Given entries

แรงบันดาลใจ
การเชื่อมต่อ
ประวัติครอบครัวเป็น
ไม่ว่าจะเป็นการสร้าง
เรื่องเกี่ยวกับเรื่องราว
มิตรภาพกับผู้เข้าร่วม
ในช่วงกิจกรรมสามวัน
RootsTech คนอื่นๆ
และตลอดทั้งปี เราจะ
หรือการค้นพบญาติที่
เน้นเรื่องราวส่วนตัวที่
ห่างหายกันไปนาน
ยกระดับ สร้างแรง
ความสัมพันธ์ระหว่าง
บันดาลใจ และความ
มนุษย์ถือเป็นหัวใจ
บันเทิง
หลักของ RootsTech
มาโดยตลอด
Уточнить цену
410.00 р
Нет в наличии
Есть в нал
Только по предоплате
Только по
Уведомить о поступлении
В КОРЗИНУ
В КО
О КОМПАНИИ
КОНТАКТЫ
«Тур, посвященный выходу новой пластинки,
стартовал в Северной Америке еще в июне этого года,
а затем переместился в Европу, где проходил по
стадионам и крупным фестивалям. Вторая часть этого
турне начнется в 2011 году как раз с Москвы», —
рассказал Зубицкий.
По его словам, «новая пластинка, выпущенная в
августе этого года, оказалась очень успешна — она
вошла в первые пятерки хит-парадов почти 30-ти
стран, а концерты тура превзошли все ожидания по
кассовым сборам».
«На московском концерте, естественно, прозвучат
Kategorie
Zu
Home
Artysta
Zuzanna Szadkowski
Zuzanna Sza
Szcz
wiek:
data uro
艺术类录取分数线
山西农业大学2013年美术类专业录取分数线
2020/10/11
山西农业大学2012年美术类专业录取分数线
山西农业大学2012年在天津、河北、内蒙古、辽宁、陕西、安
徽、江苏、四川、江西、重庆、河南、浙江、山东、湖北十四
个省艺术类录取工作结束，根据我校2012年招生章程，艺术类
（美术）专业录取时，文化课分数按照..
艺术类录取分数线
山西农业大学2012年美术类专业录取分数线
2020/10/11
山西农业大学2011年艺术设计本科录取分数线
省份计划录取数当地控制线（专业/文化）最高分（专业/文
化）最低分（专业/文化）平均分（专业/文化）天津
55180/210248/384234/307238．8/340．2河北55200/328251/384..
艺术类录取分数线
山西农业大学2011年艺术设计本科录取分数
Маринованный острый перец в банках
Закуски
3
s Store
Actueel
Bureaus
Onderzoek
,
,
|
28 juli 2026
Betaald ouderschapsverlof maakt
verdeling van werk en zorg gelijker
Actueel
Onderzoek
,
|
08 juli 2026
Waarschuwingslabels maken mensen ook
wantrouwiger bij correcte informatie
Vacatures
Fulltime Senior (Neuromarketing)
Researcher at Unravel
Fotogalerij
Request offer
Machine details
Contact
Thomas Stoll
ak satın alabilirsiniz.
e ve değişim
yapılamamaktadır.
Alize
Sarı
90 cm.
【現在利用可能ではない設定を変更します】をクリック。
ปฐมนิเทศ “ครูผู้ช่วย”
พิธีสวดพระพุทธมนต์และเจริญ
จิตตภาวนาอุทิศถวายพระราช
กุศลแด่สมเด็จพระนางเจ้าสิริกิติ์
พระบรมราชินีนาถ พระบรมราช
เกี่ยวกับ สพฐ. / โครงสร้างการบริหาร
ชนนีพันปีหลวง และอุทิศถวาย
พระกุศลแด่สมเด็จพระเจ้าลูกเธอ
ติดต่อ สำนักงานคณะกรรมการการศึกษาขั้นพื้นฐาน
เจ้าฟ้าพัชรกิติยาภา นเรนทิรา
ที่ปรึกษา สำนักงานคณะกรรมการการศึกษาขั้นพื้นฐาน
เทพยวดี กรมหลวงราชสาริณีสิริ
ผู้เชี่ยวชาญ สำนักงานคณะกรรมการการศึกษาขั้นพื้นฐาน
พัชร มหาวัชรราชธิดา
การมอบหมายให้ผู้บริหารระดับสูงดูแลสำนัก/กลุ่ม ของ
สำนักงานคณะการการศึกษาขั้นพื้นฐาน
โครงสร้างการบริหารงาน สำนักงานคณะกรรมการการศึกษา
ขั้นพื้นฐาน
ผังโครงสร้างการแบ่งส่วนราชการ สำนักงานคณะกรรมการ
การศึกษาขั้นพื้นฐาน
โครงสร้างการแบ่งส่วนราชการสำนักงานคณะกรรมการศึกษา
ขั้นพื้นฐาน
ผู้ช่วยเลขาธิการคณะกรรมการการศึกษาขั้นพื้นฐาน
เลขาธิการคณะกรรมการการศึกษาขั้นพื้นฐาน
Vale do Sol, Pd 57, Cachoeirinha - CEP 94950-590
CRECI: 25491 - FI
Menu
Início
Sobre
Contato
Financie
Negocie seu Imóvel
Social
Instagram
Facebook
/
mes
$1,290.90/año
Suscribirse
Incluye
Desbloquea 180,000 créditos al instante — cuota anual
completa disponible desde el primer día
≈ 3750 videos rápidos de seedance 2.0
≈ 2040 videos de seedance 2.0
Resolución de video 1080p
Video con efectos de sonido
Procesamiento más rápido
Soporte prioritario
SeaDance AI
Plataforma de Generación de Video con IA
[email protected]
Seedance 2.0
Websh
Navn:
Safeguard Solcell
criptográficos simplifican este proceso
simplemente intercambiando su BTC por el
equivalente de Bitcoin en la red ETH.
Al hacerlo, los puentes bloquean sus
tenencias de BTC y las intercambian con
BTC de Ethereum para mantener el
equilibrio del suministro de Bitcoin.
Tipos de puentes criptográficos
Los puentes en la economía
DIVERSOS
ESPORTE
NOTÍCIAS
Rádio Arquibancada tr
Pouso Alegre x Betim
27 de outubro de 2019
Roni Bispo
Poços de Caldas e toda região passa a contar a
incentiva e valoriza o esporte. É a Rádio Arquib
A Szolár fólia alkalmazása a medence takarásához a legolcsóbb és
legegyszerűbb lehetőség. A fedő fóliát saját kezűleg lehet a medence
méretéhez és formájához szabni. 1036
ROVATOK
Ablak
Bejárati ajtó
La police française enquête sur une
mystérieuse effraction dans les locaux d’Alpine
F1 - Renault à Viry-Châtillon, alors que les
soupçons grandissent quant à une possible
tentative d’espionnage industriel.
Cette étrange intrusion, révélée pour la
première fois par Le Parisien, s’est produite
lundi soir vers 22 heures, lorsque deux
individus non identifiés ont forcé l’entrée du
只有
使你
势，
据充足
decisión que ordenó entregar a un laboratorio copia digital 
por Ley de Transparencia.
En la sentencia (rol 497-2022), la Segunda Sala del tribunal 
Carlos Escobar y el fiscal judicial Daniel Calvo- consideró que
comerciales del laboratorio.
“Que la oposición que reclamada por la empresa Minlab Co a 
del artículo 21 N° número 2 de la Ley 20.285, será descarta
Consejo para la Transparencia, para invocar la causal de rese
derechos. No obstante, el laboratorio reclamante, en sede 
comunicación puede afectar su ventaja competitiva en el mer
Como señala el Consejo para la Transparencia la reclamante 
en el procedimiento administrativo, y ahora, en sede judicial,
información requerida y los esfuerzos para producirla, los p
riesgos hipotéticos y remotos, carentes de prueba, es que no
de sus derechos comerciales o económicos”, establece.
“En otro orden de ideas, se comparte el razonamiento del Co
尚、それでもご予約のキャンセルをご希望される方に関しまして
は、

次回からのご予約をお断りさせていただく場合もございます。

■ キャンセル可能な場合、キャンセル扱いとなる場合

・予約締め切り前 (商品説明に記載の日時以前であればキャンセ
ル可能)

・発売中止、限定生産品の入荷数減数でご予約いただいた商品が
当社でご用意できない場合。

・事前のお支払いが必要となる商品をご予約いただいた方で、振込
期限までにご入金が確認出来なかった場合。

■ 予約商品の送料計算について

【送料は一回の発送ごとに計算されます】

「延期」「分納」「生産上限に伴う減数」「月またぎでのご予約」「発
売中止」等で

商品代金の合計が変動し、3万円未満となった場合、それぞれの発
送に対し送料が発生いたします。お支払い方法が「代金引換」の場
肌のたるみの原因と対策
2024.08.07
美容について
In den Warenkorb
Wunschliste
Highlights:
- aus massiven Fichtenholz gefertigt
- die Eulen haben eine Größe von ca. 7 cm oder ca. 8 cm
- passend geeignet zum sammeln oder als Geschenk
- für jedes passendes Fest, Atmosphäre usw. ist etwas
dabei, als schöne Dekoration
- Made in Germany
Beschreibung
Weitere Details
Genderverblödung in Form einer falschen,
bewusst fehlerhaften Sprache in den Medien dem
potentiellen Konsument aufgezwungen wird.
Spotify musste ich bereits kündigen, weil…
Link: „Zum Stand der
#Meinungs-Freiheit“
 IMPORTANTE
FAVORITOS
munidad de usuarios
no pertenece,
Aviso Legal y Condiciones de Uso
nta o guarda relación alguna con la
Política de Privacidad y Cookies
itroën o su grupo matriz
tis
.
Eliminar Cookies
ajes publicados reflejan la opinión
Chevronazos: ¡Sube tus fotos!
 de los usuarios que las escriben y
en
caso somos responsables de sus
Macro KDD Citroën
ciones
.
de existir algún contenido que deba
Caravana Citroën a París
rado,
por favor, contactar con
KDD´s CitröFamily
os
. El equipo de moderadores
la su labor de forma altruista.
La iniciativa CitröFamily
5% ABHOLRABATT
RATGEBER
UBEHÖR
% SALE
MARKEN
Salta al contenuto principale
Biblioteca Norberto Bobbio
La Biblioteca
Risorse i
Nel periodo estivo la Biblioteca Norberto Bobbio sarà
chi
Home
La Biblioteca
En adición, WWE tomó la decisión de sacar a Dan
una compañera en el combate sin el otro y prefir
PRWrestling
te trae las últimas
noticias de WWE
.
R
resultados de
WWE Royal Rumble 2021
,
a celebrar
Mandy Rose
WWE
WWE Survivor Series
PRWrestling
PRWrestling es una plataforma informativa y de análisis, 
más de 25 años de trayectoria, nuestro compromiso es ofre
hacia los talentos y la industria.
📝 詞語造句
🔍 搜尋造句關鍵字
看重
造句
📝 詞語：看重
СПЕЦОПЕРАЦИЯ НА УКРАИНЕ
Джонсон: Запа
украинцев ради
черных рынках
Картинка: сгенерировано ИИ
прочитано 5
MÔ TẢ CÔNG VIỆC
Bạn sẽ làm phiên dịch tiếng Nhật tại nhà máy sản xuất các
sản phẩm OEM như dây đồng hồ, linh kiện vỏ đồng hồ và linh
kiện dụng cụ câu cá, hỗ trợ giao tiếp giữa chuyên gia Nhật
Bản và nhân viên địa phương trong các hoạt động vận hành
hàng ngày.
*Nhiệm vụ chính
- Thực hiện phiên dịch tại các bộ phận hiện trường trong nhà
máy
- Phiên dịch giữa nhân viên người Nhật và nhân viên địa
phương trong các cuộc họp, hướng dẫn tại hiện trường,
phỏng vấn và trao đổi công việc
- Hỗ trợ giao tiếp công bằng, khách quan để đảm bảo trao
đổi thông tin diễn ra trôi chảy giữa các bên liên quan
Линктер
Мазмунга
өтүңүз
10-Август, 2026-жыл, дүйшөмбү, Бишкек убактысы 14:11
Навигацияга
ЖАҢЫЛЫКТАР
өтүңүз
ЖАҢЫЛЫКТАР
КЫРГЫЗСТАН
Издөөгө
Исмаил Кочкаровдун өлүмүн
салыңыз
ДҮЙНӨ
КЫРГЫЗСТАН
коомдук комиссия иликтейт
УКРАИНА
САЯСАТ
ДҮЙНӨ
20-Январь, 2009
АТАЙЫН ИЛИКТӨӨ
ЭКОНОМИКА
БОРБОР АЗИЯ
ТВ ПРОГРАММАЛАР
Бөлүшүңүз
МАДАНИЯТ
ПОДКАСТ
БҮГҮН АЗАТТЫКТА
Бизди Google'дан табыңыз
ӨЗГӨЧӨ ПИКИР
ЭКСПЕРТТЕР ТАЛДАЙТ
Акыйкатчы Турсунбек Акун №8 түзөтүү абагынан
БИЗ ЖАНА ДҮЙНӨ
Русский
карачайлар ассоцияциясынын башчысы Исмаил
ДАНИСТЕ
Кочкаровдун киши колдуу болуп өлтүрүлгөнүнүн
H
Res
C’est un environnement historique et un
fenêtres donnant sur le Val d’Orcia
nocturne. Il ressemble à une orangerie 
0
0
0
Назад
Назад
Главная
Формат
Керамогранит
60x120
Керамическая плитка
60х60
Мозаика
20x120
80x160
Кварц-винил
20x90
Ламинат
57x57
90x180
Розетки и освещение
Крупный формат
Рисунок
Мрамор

What to do
Pick out the lines above containing the word "viên", then copy them.

The answer
Bản và nhân viên địa phương trong các hoạt động vận hành
- Phiên dịch giữa nhân viên người Nhật và nhân viên địa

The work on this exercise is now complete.